What to work on ->
Give the data again exactly, without images.

(Collected data)
***

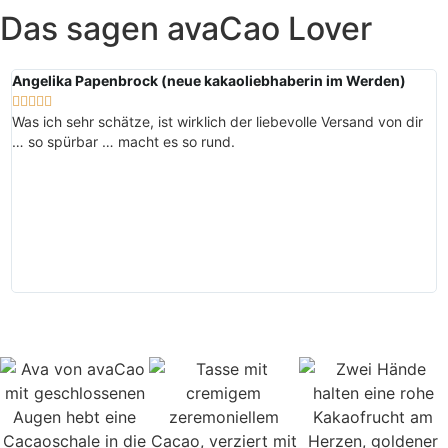
Das sagen avaCao Lover
Angelika Papenbrock (neue kakaoliebhaberin im Werden)
K






Was ich sehr schätze, ist wirklich der liebevolle Versand von dir
D
… so spürbar … macht es so rund.
B
a
w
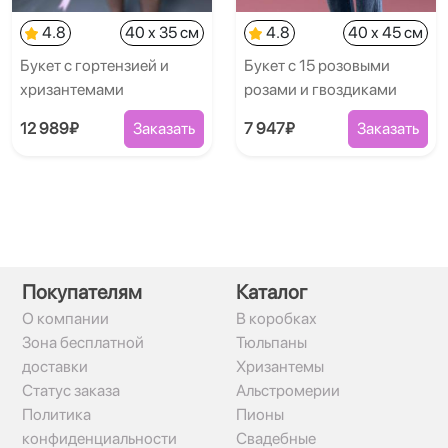
4.8
40 x 35 см
4.8
40 x 45 см
Букет с гортензией и
Букет с 15 розовыми
хризантемами
розами и гвоздиками
12 989₽
Заказать
7 947₽
Заказать
Покупателям
Каталог
О компании
В коробках
Зона бесплатной
Тюльпаны
доставки
Хризантемы
Статус заказа
Альстромерии
Политика
Пионы
конфиденциальности
Свадебные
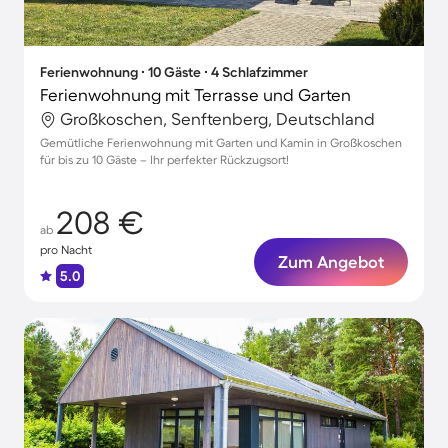
Ferienwohnung ∙ 10 Gäste ∙ 4 Schlafzimmer
Ferienwohnung mit Terrasse und Garten
Großkoschen, Senftenberg, Deutschland
Gemütliche Ferienwohnung mit Garten und Kamin in Großkoschen
für bis zu 10 Gäste – Ihr perfekter Rückzugsort!
208 €
ab
pro Nacht
Zum Angebot
5.0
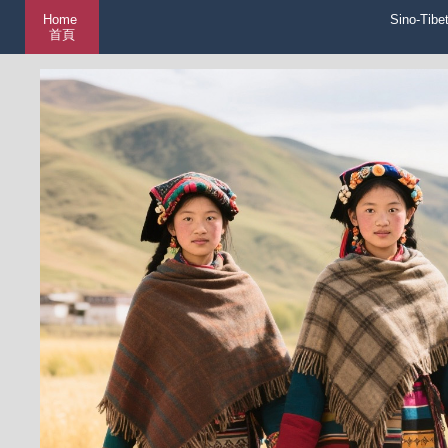
Home
Sino-Tibe
首頁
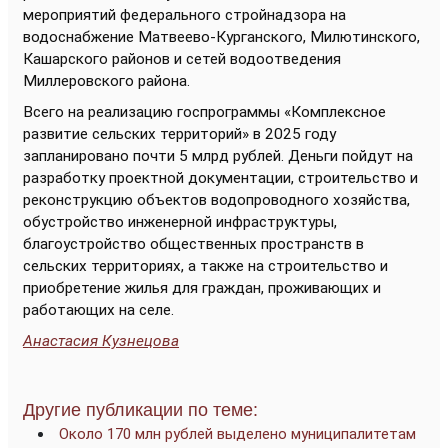
мероприятий федерального стройнадзора на
водоснабжение Матвеево-Курганского, Милютинского,
Кашарского районов и сетей водоотведения
Миллеровского района.
Всего на реализацию госпрограммы «Комплексное
развитие сельских территорий» в 2025 году
запланировано почти 5 млрд рублей. Деньги пойдут на
разработку проектной документации, строительство и
реконструкцию объектов водопроводного хозяйства,
обустройство инженерной инфраструктуры,
благоустройство общественных пространств в
сельских территориях, а также на строительство и
приобретение жилья для граждан, проживающих и
работающих на селе.
Анастасия Кузнецова
Другие публикации по теме:
Около 170 млн рублей выделено муниципалитетам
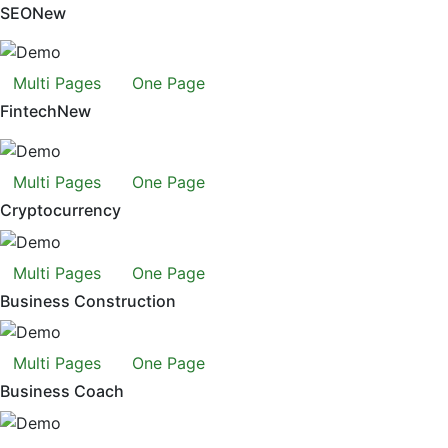
SEO
New
Multi Pages
One Page
Fintech
New
Multi Pages
One Page
Cryptocurrency
Multi Pages
One Page
Business Construction
Multi Pages
One Page
Business Coach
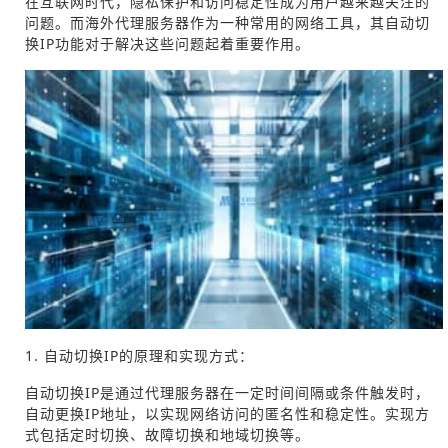
在互联网时代，隐私保护和访问稳定性成为用户越来越关注的
问题。而海外代理服务器作为一种常用的网络工具，其自动切
换IP功能对于解决这些问题起着重要作用。
1. 自动切换IP的原理和实现方式：
自动切换IP是通过代理服务器在一定时间间隔或条件触发时，
自动更换IP地址，以实现网络访问的匿名性和稳定性。实现方
式包括定时切换、故障切换和地域切换等。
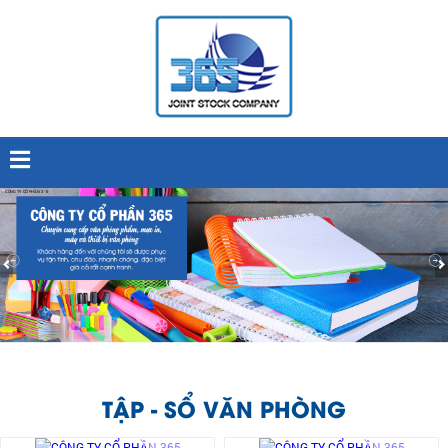
TẬP - SỔ VĂN PHÒNG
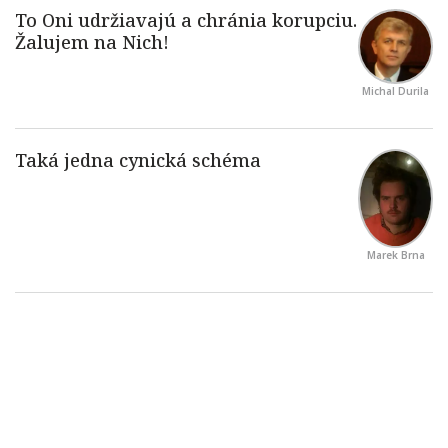
Michal Durila
Marek Brna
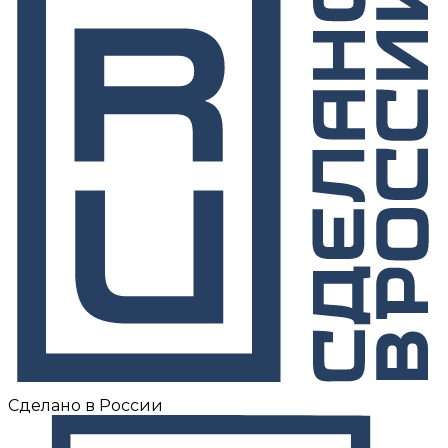
Сделано в России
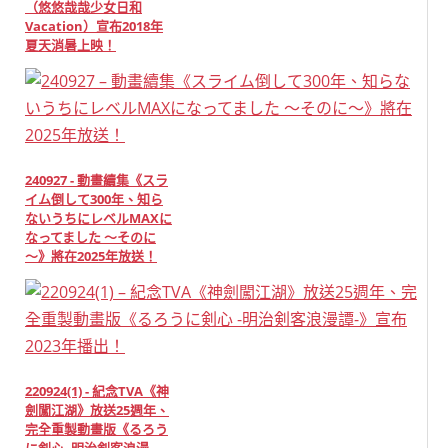
（悠悠哉哉少女日和
Vacation）宣布2018年
夏天消暑上映！
240927 - 動畫續集《スラ
イム倒して300年、知ら
ないうちにレベルMAXに
なってました ～そのに
～》將在2025年放送！
220924(1) - 紀念TVA《神
劍闖江湖》放送25週年、
完全重製動畫版《るろう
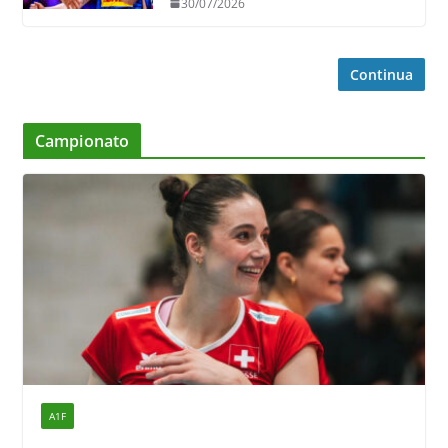
30/07/2026
Continua
Campionato
A1F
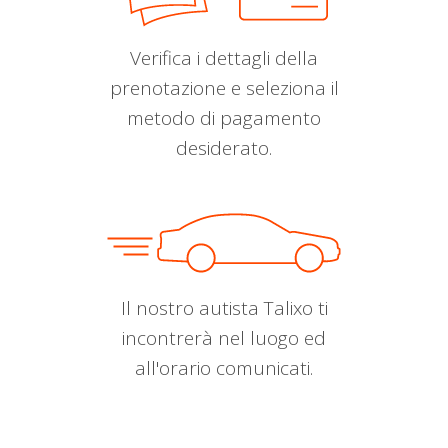
Verifica i dettagli della
prenotazione e seleziona il
metodo di pagamento
desiderato.
Il nostro autista Talixo ti
incontrerà nel luogo ed
all'orario comunicati.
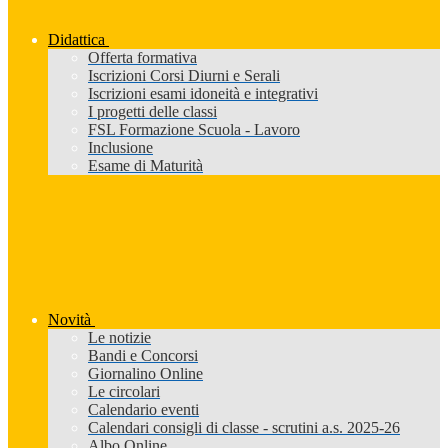
Didattica
Offerta formativa
Iscrizioni Corsi Diurni e Serali
Iscrizioni esami idoneità e integrativi
I progetti delle classi
FSL Formazione Scuola - Lavoro
Inclusione
Esame di Maturità
Novità
Le notizie
Bandi e Concorsi
Giornalino Online
Le circolari
Calendario eventi
Calendari consigli di classe - scrutini a.s. 2025-26
Albo Online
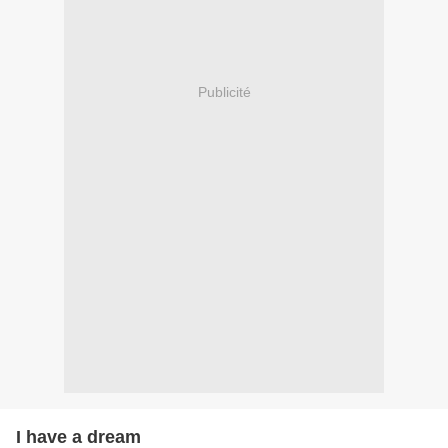
Publicité
I have a dream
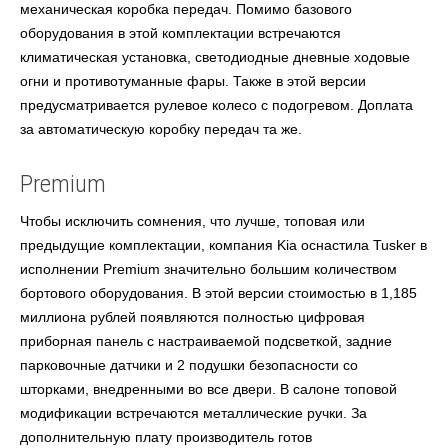
механическая коробка передач. Помимо базового
оборудования в этой комплектации встречаются
климатическая установка, светодиодные дневные ходовые
огни и противотуманные фары. Также в этой версии
предусматривается рулевое колесо с подогревом. Доплата
за автоматическую коробку передач та же.
Premium
Чтобы исключить сомнения, что лучше, топовая или
предыдущие комплектации, компания Kia оснастила Tusker в
исполнении Premium значительно большим количеством
бортового оборудования. В этой версии стоимостью в 1,185
миллиона рублей появляются полностью цифровая
приборная панель с настраиваемой подсветкой, задние
парковочные датчики и 2 подушки безопасности со
шторками, внедренными во все двери. В салоне топовой
модификации встречаются металлические ручки. За
дополнительную плату производитель готов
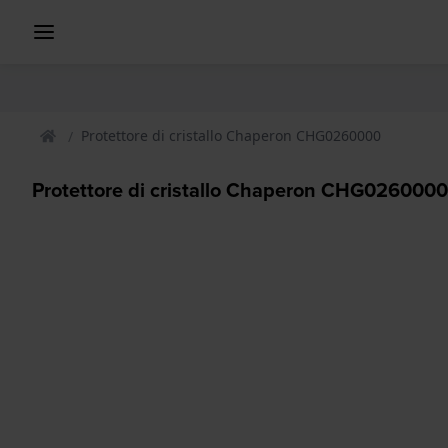
Protettore di cristallo Chaperon CHG0260000
Protettore di cristallo Chaperon CHG0260000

***

Task answer ->
Das sagen avaCao Lover
Angelika Papenbrock (neue kakaoliebhaberin im Werden)
K






Was ich sehr schätze, ist wirklich der liebevolle Versand von dir
D
… so spürbar … macht es so rund.
B
a
w
4.8
40 x 35 см
4.8
40 x 45 см
Букет с гортензией и
Букет с 15 розовыми
хризантемами
розами и гвоздиками
12 989₽
Заказать
7 947₽
Заказать
Покупателям
Каталог
О компании
В коробках
Зона бесплатной
Тюльпаны
доставки
Хризантемы
Статус заказа
Альстромерии
Политика
Пионы
конфиденциальности
Свадебные
Ferienwohnung ∙ 10 Gäste ∙ 4 Schlafzimmer
Ferienwohnung mit Terrasse und Garten
Großkoschen, Senftenberg, Deutschland
Gemütliche Ferienwohnung mit Garten und Kamin in Großkoschen
für bis zu 10 Gäste – Ihr perfekter Rückzugsort!
208 €
ab
pro Nacht
Zum Angebot
5.0
Home
Sino-Tibe
首頁
мероприятий федерального стройнадзора на
водоснабжение Матвеево-Курганского, Милютинского,
Кашарского районов и сетей водоотведения
Миллеровского района.
Всего на реализацию госпрограммы «Комплексное
развитие сельских территорий» в 2025 году
запланировано почти 5 млрд рублей. Деньги пойдут на
разработку проектной документации, строительство и
реконструкцию объектов водопроводного хозяйства,
обустройство инженерной инфраструктуры,
благоустройство общественных пространств в
сельских территориях, а также на строительство и
приобретение жилья для граждан, проживающих и
работающих на селе.
Анастасия Кузнецова
Другие публикации по теме:
Около 170 млн рублей выделено муниципалитетам
SEO
New
Multi Pages
One Page
Fintech
New
Multi Pages
One Page
Cryptocurrency
Multi Pages
One Page
Business Construction
Multi Pages
One Page
Business Coach
在互联网时代，隐私保护和访问稳定性成为用户越来越关注的
问题。而海外代理服务器作为一种常用的网络工具，其自动切
换IP功能对于解决这些问题起着重要作用。
1. 自动切换IP的原理和实现方式：
自动切换IP是通过代理服务器在一定时间间隔或条件触发时，
自动更换IP地址，以实现网络访问的匿名性和稳定性。实现方
式包括定时切换、故障切换和地域切换等。
TẬP - SỔ VĂN PHÒNG
Michal Durila
Marek Brna
Сделано в России
（悠悠哉哉少女日和
Vacation）宣布2018年
夏天消暑上映！
240927 - 動畫續集《スラ
イム倒して300年、知ら
ないうちにレベルMAXに
なってました ～そのに
～》將在2025年放送！
220924(1) - 紀念TVA《神
劍闖江湖》放送25週年、
完全重製動畫版《るろう
30/07/2026
Continua
Campionato
A1F
Verifica i dettagli della
prenotazione e seleziona il
metodo di pagamento
desiderato.
Il nostro autista Talixo ti
incontrerà nel luogo ed
all'orario comunicati.
Didattica
Offerta formativa
Iscrizioni Corsi Diurni e Serali
Iscrizioni esami idoneità e integrativi
I progetti delle classi
FSL Formazione Scuola - Lavoro
Inclusione
Esame di Maturità
Novità
Le notizie
Bandi e Concorsi
Giornalino Online
Le circolari
Calendario eventi
Calendari consigli di classe - scrutini a.s. 2025-26
Albo Online
Publicité
I have a dream
механическая коробка передач. Помимо базового
оборудования в этой комплектации встречаются
климатическая установка, светодиодные дневные ходовые
огни и противотуманные фары. Также в этой версии
предусматривается рулевое колесо с подогревом. Доплата
за автоматическую коробку передач та же.
Premium
Чтобы исключить сомнения, что лучше, топовая или
предыдущие комплектации, компания Kia оснастила Tusker в
исполнении Premium значительно большим количеством
бортового оборудования. В этой версии стоимостью в 1,185
миллиона рублей появляются полностью цифровая
приборная панель с настраиваемой подсветкой, задние
парковочные датчики и 2 подушки безопасности со
шторками, внедренными во все двери. В салоне топовой
модификации встречаются металлические ручки. За
дополнительную плату производитель готов
Protettore di cristallo Chaperon CHG0260000
Protettore di cristallo Chaperon CHG0260000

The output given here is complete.